21. Aesthetics / A. Aesthetic Experience / 5. Natural Beauty
Only self-illuminated perfect individuals are beautiful [Novalis]
     Full Idea: Everything beautiful is a self-illuminated, perfect individual.
     From: Novalis (Miscellaneous Observations [1798], 101)
     A reaction: It is a commonplace to describe something beautiful as being 'perfect'. Unfinished masterpieces are interesting exceptions. Are only 'individuals' beautiful? Is unity a necessary condition of beauty? Bad art fails to be self-illuminated.
26. Natural Theory / C. Causation / 7. Eliminating causation
Maybe scientific causation is just generalisation about the patterns [Hawthorne]
     Full Idea: Perhaps science doesn't need a robust conception of causation, and can get by with thinking of causal laws in a Humean way, as the simplest generalization over the mosaic.
     From: John Hawthorne (Causal Structuralism [2001], 1.5)
     A reaction: The Humean view he is referring to is held by David Lewis. That seems a council of defeat. We observe from a distance, but make no attempt to explain.
26. Natural Theory / D. Laws of Nature / 6. Laws as Numerical
We only know the mathematical laws, but not much else [Hawthorne]

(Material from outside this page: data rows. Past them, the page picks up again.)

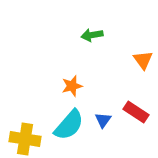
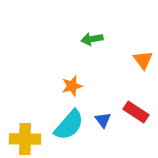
green arrow: moved 4 px down
blue triangle: rotated 12 degrees counterclockwise
yellow cross: rotated 8 degrees counterclockwise
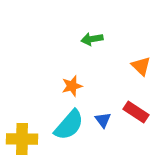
orange triangle: moved 2 px left, 6 px down; rotated 10 degrees counterclockwise
yellow cross: moved 3 px left
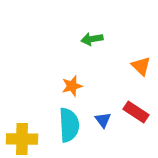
cyan semicircle: rotated 44 degrees counterclockwise
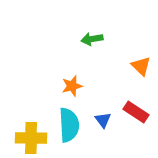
yellow cross: moved 9 px right, 1 px up
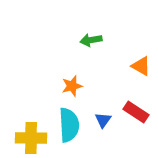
green arrow: moved 1 px left, 1 px down
orange triangle: rotated 15 degrees counterclockwise
blue triangle: rotated 12 degrees clockwise
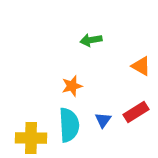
red rectangle: rotated 65 degrees counterclockwise
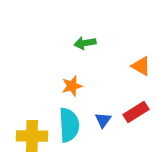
green arrow: moved 6 px left, 3 px down
yellow cross: moved 1 px right, 2 px up
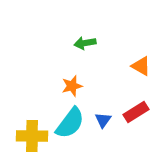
cyan semicircle: moved 1 px right, 2 px up; rotated 40 degrees clockwise
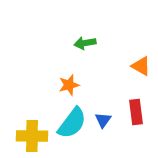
orange star: moved 3 px left, 1 px up
red rectangle: rotated 65 degrees counterclockwise
cyan semicircle: moved 2 px right
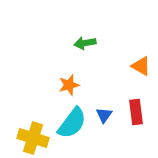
blue triangle: moved 1 px right, 5 px up
yellow cross: moved 1 px right, 2 px down; rotated 16 degrees clockwise
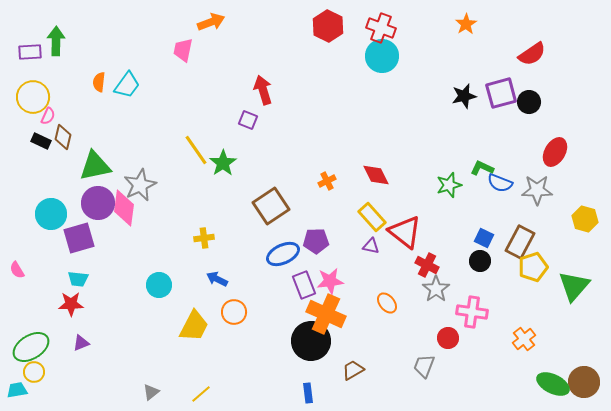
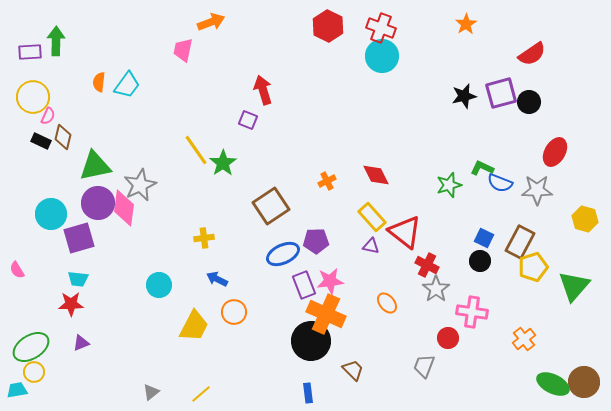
brown trapezoid at (353, 370): rotated 75 degrees clockwise
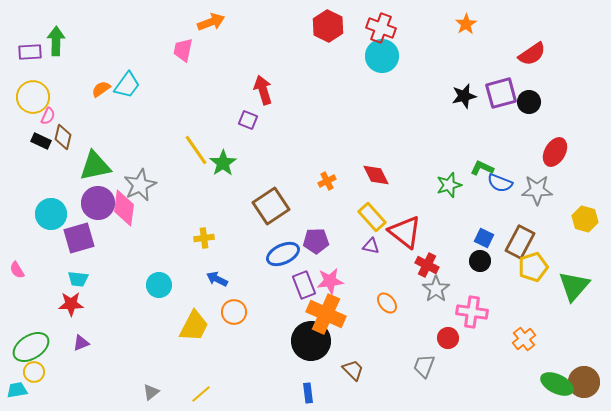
orange semicircle at (99, 82): moved 2 px right, 7 px down; rotated 48 degrees clockwise
green ellipse at (553, 384): moved 4 px right
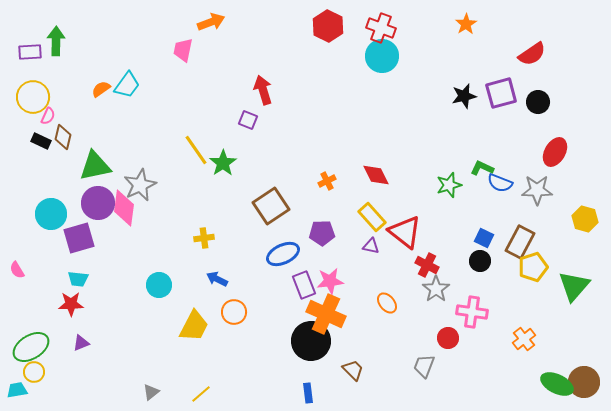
black circle at (529, 102): moved 9 px right
purple pentagon at (316, 241): moved 6 px right, 8 px up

     Full Idea: We know the laws of the physical world, in so far as they are mathematical, pretty well, but we know nothing else about it.
     From: John Hawthorne (Causal Structuralism [2001], Ch.25)
     A reaction: Lovely remark [spotted by Hawthorne]. This sums up exactly what I take to be the most pressing issue in philosophy of science - that we develop a view of science that has space for the next step in explanation.
29. Religion / D. Religious Issues / 1. Religious Commitment / a. Religious Belief
Religion needs an intermediary, because none of us can connect directly to a godhead [Novalis]
     Full Idea: Nothing is more indispensable for true religious feeling than an intermediary - which connects us to the godhead. The human being is absolutely incapable of sustaining an immediate relation with this.
     From: Novalis (Miscellaneous Observations [1798], 073)
     A reaction: I take this to be a defence of priests and organised religion, and an implied attack on protestants who give centrality to private prayer and conscience.